Mushroom and Elk Soup

Mushroom and Elk Soup is a hearty, savory blend that showcases the rich flavors of elk meat paired with earthy mushrooms. This Paleo-friendly dish is perfect for a cozy meal, delivering warmth and nourishment in every bowl.

Mushroom and Elk Soup
40 minutes
Difficulty: Medium
American
320 kcal

Ingredients

  • Elk meat, diced - 200 grams
  • Fresh mushrooms (cremini or shiitake), sliced - 150 grams
  • Carrot, diced - 1 medium
  • Celery stalk, diced - 1
  • Onion, chopped - 1 small
  • Garlic cloves, minced - 2
  • Beef or bone broth - 500 ml
  • Olive oil - 1 tablespoon
  • Fresh thyme, chopped - 1 teaspoon
  • Salt - to taste
  • Black pepper - to taste
  • Bay leaf - 1

Steps

  1. Heat the olive oil in a large pot over medium heat.
  2. Add the chopped onion, diced carrot, and diced celery to the pot.
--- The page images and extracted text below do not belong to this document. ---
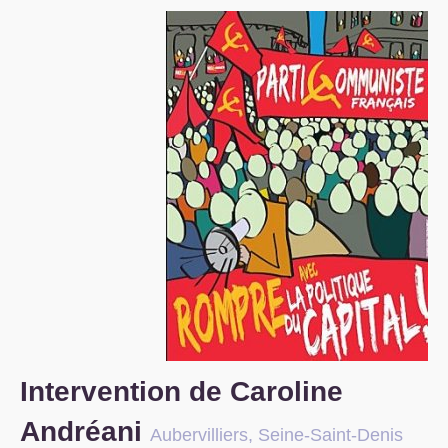
S’organiser
Comprendre...
Vie du site
Intervention de Caroline
Andréani
Aubervilliers, Seine-Saint-Denis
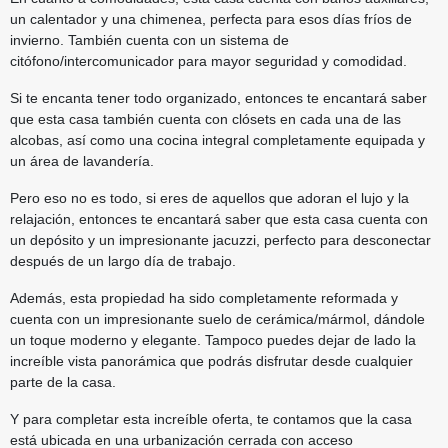
un calentador y una chimenea, perfecta para esos días fríos de
invierno. También cuenta con un sistema de
citófono/intercomunicador para mayor seguridad y comodidad.
Si te encanta tener todo organizado, entonces te encantará saber
que esta casa también cuenta con clósets en cada una de las
alcobas, así como una cocina integral completamente equipada y
un área de lavandería.
Pero eso no es todo, si eres de aquellos que adoran el lujo y la
relajación, entonces te encantará saber que esta casa cuenta con
un depósito y un impresionante jacuzzi, perfecto para desconectar
después de un largo día de trabajo.
Además, esta propiedad ha sido completamente reformada y
cuenta con un impresionante suelo de cerámica/mármol, dándole
un toque moderno y elegante. Tampoco puedes dejar de lado la
increíble vista panorámica que podrás disfrutar desde cualquier
parte de la casa.
Y para completar esta increíble oferta, te contamos que la casa
está ubicada en una urbanización cerrada con acceso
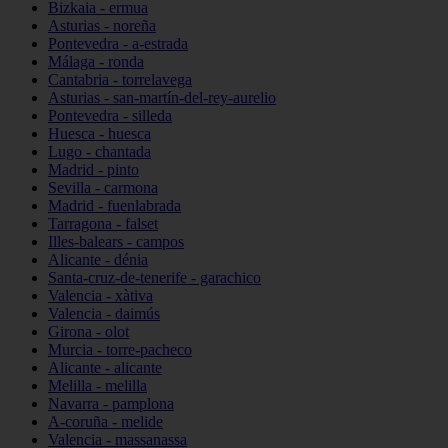
Bizkaia - ermua
Asturias - noreña
Pontevedra - a-estrada
Málaga - ronda
Cantabria - torrelavega
Asturias - san-martín-del-rey-aurelio
Pontevedra - silleda
Huesca - huesca
Lugo - chantada
Madrid - pinto
Sevilla - carmona
Madrid - fuenlabrada
Tarragona - falset
Illes-balears - campos
Alicante - dénia
Santa-cruz-de-tenerife - garachico
Valencia - xàtiva
Valencia - daimús
Girona - olot
Murcia - torre-pacheco
Alicante - alicante
Melilla - melilla
Navarra - pamplona
A-coruña - melide
Valencia - massanassa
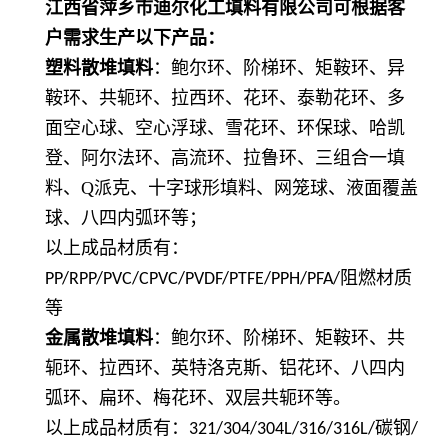
江西省萍乡市迪尔化工填料有限公司可根据客
户需求生产
以下产品
：
塑料散堆填料
：鲍尔环、阶梯环、矩鞍环、异
鞍环、共轭环、拉西环、花环、泰勒花环、多
面空心球、空心浮球、雪花环、环保球、哈凯
登、阿尔法环、高流环、拉鲁环、三组合一填
料、Q派克、十字球形填料、网笼球、液面覆盖
球、八四内弧环等；
以上成品材质有：
阻燃材质
PP/RPP/PVC/CPVC/PVDF/PTFE/PPH/PFA/
等
金属散堆填料
：鲍尔环、阶梯环、矩鞍环、共
轭环、拉西环、英特洛克斯、铝花环、八四内
弧环、扁环、梅花环、双层共轭环等。
以上成品材质有：
碳钢
321/304/304L/316/316L/
/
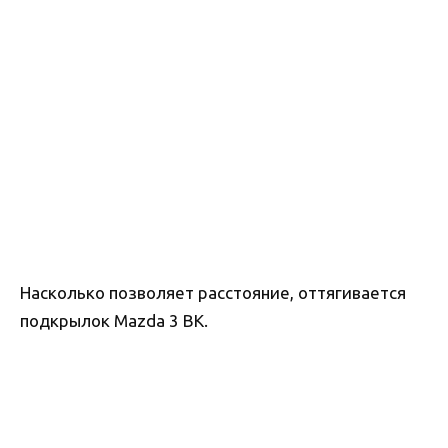
Насколько позволяет расстояние, оттягивается
подкрылок Mazda 3 BK.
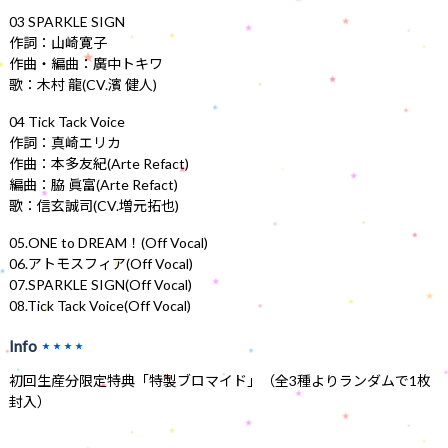
03 SPARKLE SIGN
作詞：山崎寛子
作曲・編曲：廣中トキワ
歌：木村 龍(CV.濱 健人)
04 Tick Tack Voice
作詞：真崎エリカ
作曲：本多友紀(Arte Refact)
編曲：脇 眞富(Arte Refact)
歌：信玄誠司(CV.増元拓也)
05.ONE to DREAM！(Off Vocal)
06.アトモスフィア(Off Vocal)
07.SPARKLE SIGN(Off Vocal)
08.Tick Tack Voice(Off Vocal)
Info
★★★★
初回生産分限定特典「特製ブロマイド」（全3種よりランダムで1枚
封入）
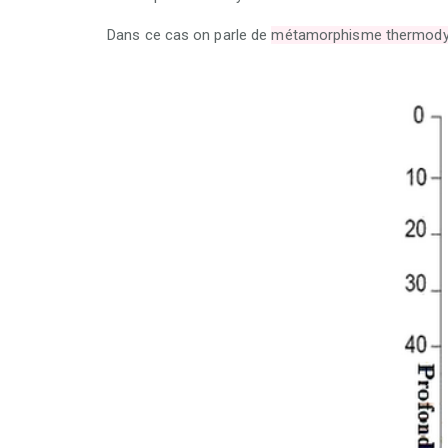
Dans ce cas on parle de
métamorphisme thermody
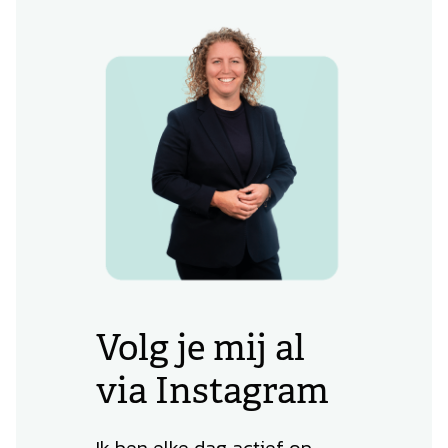
Volg je mij al
via Instagram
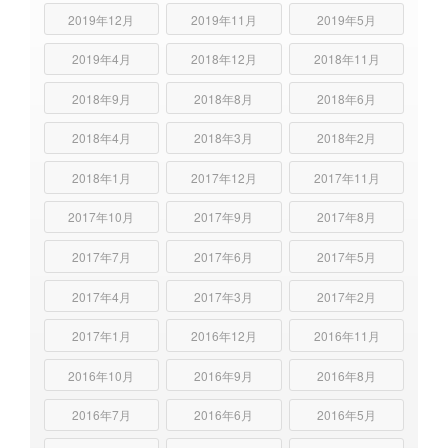
2019年12月
2019年11月
2019年5月
2019年4月
2018年12月
2018年11月
2018年9月
2018年8月
2018年6月
2018年4月
2018年3月
2018年2月
2018年1月
2017年12月
2017年11月
2017年10月
2017年9月
2017年8月
2017年7月
2017年6月
2017年5月
2017年4月
2017年3月
2017年2月
2017年1月
2016年12月
2016年11月
2016年10月
2016年9月
2016年8月
2016年7月
2016年6月
2016年5月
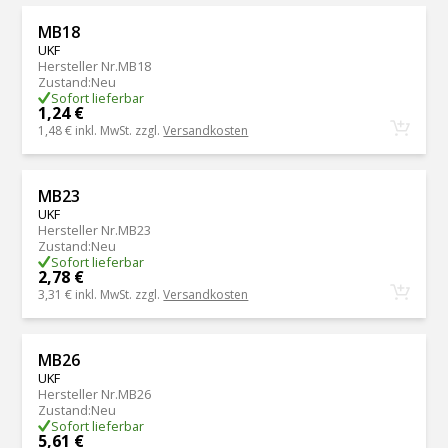
MB18
UKF
Hersteller Nr.
MB18
Zustand
:
Neu
Sofort lieferbar
1,24 €
1,48 €
inkl. MwSt. zzgl.
Versandkosten
MB23
UKF
Hersteller Nr.
MB23
Zustand
:
Neu
Sofort lieferbar
2,78 €
3,31 €
inkl. MwSt. zzgl.
Versandkosten
MB26
UKF
Hersteller Nr.
MB26
Zustand
:
Neu
Sofort lieferbar
5,61 €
Sauté for about 5 minutes until they begin to soften.
  3. Stir in the minced garlic and cook for an additional minute until fragrant.
  4. Add the diced elk meat to the pot and cook until browned on all sides, about 5-7 minutes.
  5. Add the sliced mushrooms and continue to cook for another 3-4 minutes until they are tender.
  6. Pour in the beef or bone broth, and add the chopped thyme, bay leaf, salt, and black pepper.
  7. Bring the soup to a boil, then reduce heat to low and simmer for 20-25 minutes.
  8. Remove from heat, discard the bay leaf, and adjust seasoning if necessary before serving.

Nutrition

  • Calories: 320
  • Protein: 35 g
  • Carbs: 12 g
  • Fiber: 3 g
  • Sugar: 3 g
  • Sodium: 450 mg
  • Cholesterol: 85 mg
  • Total Fat: 12 g
  • Saturated Fat: 2 g
  • Unsaturated Fat: 10 g
  • Water: 0.5 L

Health Benefits

  • High in protein, supporting muscle growth and repair.
  • Rich in vitamins and minerals from the vegetables and mushrooms, promoting overall health.